It appeared Wednesday that most of the anxiety within the agriculture community about potential cuts to crop insurance program were alleviated following a vote in the U.S. House of Representatives.
The Associated Press reported Wednesday afternoon that the House voted 266-167 for a budget measure that would raise the government’s borrowing limit through March 2017. The measure now moves on to the Senate, where it is widely expected to pass.
One of the sticking points to the bill had been disagreement among some lawmakers in major agricultural states, including Sen. Pat Roberts, R-Kan., about the proposed cuts to crop insurance. Roberts, chairman of the Senate Committee on Agriculture, Nutrition and Forestry, said in a release Tuesday that he planned to vote against an earlier version of the deal that would “raid crop insurance funding.”

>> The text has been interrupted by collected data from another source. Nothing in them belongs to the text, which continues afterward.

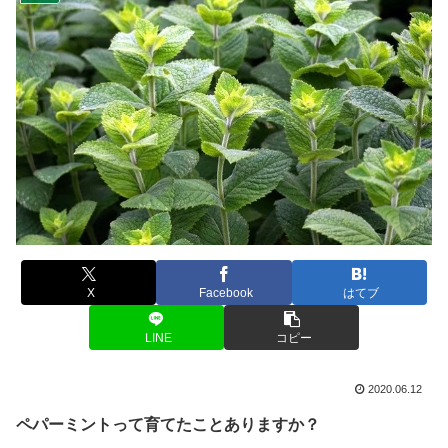
X
Facebook
はてブ
LINE
コピー
2020.06.12
ペパーミントって育てたことありますか？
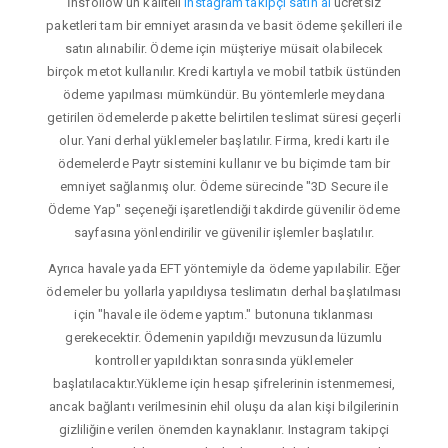
İnsfollow'un kaliteli
instagram takipçi satın al
ücretsiz
paketleri tam bir emniyet arasında ve basit ödeme şekilleri ile
satın alınabilir. Ödeme için müşteriye müsait olabilecek
birçok metot kullanılır. Kredi kartıyla ve mobil tatbik üstünden
ödeme yapılması mümkündür. Bu yöntemlerle meydana
getirilen ödemelerde pakette belirtilen teslimat süresi geçerli
olur. Yani derhal yüklemeler başlatılır. Firma, kredi kartı ile
ödemelerde Paytr sistemini kullanır ve bu biçimde tam bir
emniyet sağlanmış olur. Ödeme sürecinde "3D Secure ile
Ödeme Yap" seçeneği işaretlendiği takdirde güvenilir ödeme
sayfasına yönlendirilir ve güvenilir işlemler başlatılır.
Ayrıca havale yada EFT yöntemiyle da ödeme yapılabilir. Eğer
ödemeler bu yollarla yapıldıysa teslimatın derhal başlatılması
için "havale ile ödeme yaptım." butonuna tıklanması
gerekecektir. Ödemenin yapıldığı mevzusunda lüzumlu
kontroller yapıldıktan sonrasında yüklemeler
başlatılacaktır.Yükleme için hesap şifrelerinin istenmemesi,
ancak bağlantı verilmesinin ehil oluşu da alan kişi bilgilerinin
gizliliğine verilen önemden kaynaklanır. Instagram takipçi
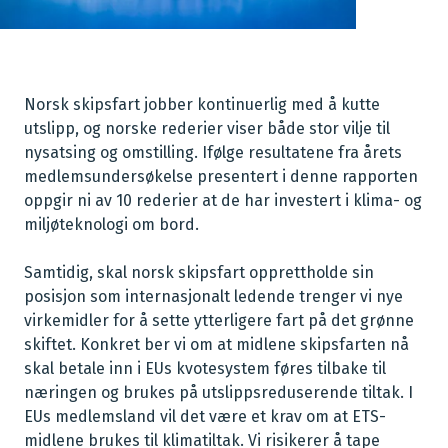
Norsk skipsfart jobber kontinuerlig med å kutte
utslipp, og norske rederier viser både stor vilje til
nysatsing og omstilling. Ifølge resultatene fra årets
medlemsundersøkelse presentert i denne rapporten
oppgir ni av 10 rederier at de har investert i klima- og
miljøteknologi om bord.
Samtidig, skal norsk skipsfart opprettholde sin
posisjon som internasjonalt ledende trenger vi nye
virkemidler for å sette ytterligere fart på det grønne
skiftet. Konkret ber vi om at midlene skipsfarten nå
skal betale inn i EUs kvotesystem føres tilbake til
næringen og brukes på utslippsreduserende tiltak. I
EUs medlemsland vil det være et krav om at ETS-
midlene brukes til klimatiltak. Vi risikerer å tape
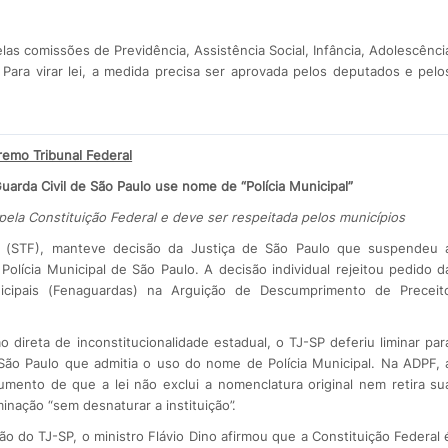
las comissões de Previdência, Assistência Social, Infância, Adolescênci
. Para virar lei, a medida precisa ser aprovada pelos deputados e pelo
emo Tribunal Federal
rda Civil de São Paulo use nome de “Polícia Municipal”
pela Constituição Federal e deve ser respeitada pelos municípios
al (STF), manteve decisão da Justiça de São Paulo que suspendeu 
olícia Municipal de São Paulo. A decisão individual rejeitou pedido d
icipais (Fenaguardas) na Arguição de Descumprimento de Preceit
direta de inconstitucionalidade estadual, o TJ-SP deferiu liminar par
São Paulo que admitia o uso do nome de Polícia Municipal. Na ADPF, 
mento de que a lei não exclui a nomenclatura original nem retira su
minação “sem desnaturar a instituição”.
o do TJ-SP, o ministro Flávio Dino afirmou que a Constituição Federal 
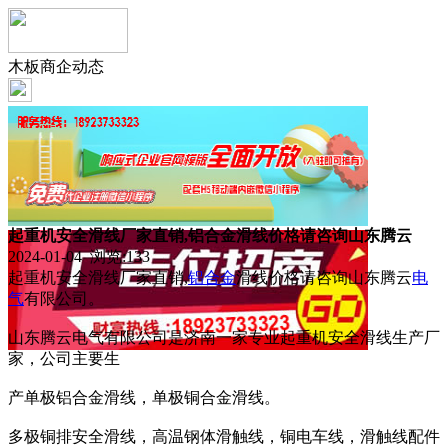
木板商企动态
起重机安全滑线厂家直销,铝合金滑线价格请咨询山东腾云
2024-01-04 浏览:
133
起重机安全滑线厂家直销,
铝合金
滑线价格请咨询山东腾云
电
气
有限公司。
山东腾云电气有限公司是济南一家专业起重机安全滑线生产厂
家，公司主要生
产单极铝合金滑线，单极铜合金滑线。
多极铜排安全滑线，高温钢体滑触线，铜电车线，滑触线配件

According to the Congressional Budget Office, the proposed cuts to crop insurance would have amounted to more than $3 billion. The version of the budget agreement voted on Wednesday, however, included an apparent understanding that the proposed cuts would be reversed later in the appropriations process.
House Agriculture Committee leaders, according to a Politico story, said Wednesday that they agreed to vote for the budget deal after being assured by “House leadership” that the crop insurance funding would be restored down the road.
Sarah Little, Roberts’ communications director, said in an e-mail Wednesday afternoon that the senator would not comment on the budget bill until Thursday at the earliest. The Senate is expected to take up the measure this week, Little said.
Mark Nelson, commodities director for the Kansas Farm Bureau, said early Wednesday afternoon that his organization was “very worried” about the potential crop insurance cuts. Nelson later said he was pleased and optimistic to hear of the apparent agreement to restore crop insurance funding.
“We think the crop insurance program is a good program, and we don’t want to see any changes to it,” Nelson said.
The public-private crop insurance program is designed to protect agriculture producers from disaster and lean growing years. Nelson said crop insurance is “used by the vast majority of Kansas farmers” and that about 93 percent of the nearly 8.5 million acres of wheat grown in the state in 2014 was insured.
The agriculture industry is responsible for about 43 percent of the total Kansas economy – around $63 billion annually – according to the Kansas Department of Agriculture.